Because the lower back becomes a little compressed during pregnancy, this exercise is excellent for the spine. It stretches back muscles, stimulates internal organs such as the digestive tract, opens the lungs and chest, and relieves lower back pain.
5) Child’s pose:
This one is a continuation of the previous pose, but you may need to widen your knees slightly more than usual – whatever feels most comfortable. Put your toes underneath you, your hands forward, and your hips back to your heels. Walk your hands forward until your brow touches the floor. For one breath, stretch your arms and relax.
6) Supported triangle pose:
As you inhale, keep your feet wide and your arms shoulder-height, keeping your shoulders down and back. Exhale and rotate the right foot 90 degrees and the back foot 45 degrees. Inhale while maintaining a straight posture. Then, exhaling, reach over the front arm while keeping the left hip back. When you can’t get any further, drop your right hand and raise your left. Attempt to rotate the hips while breathing deeply and slowly. Experiment with this pose on both sides.
7) Tree pose:
To begin good balance, start with a nice and even standing pose. Turn your right knee out to the right, lift your right foot, and lean it against your left leg to open your right hip. Then you have two options: leave the right foot on the floor or lift it as high as it feels stable and secure.
Four Poses to avoid during pregnancy :
The following poses are not recommended for women during pregnancy because they can harm your body and even your baby, ranging from overstretching the muscles to decreasing blood flow to the uterus. To be safe, if you still want to do them, take special precautions and consult your instructor and doctor.
1)Poses with twists:
Numerous yoga exercises use twist motion, some of which are seated and some of which are plank-based. This type of exercise is heavily focused on the abnormal area.

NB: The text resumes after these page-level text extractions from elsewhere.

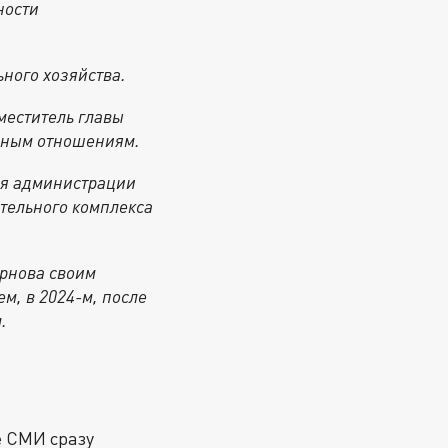
ности
ного хозяйства.
аместитель главы
льным отношениям.
еля администрации
тельного комплекса
ирнова своим
м, в 2024-м, после
.
е СМИ сразу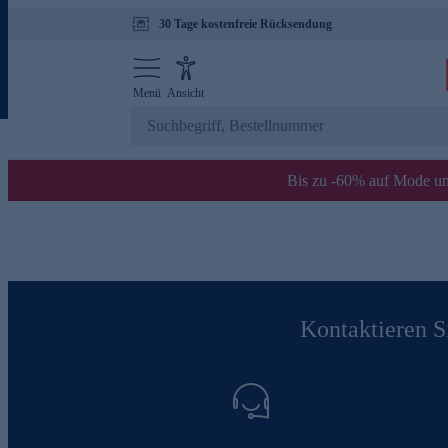
30 Tage kostenfreie Rücksendung
Menü
Ansicht
Bis zu -60% auf Mode un
Kontaktieren Si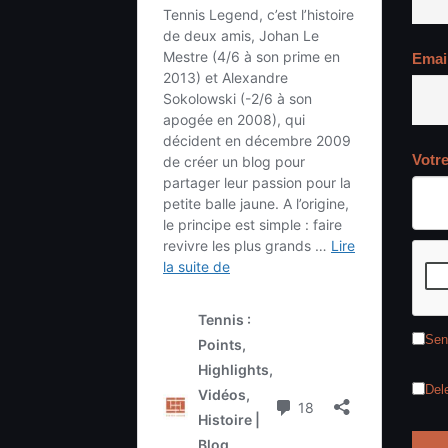
Emai
Votr
Sen
Del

Many poses require you to lie on your stomach, which puts a lot of strain on your core. It’s best to avoid these poses for the duration of your pregnancy; there are various other exercises you can do to stay strong and fit that is also safe to do during this special time.
3) Plow pose:
Similarly, plow and similar poses should be avoided during pregnancy. It puts far too much pressure on your stomach to get into the proper position.
Boat poses, such as those mentioned above, place an undue amount of strain on your core and lower back. Numerous other poses will help keep your back and legs strong while not putting excessive pressure on your belly.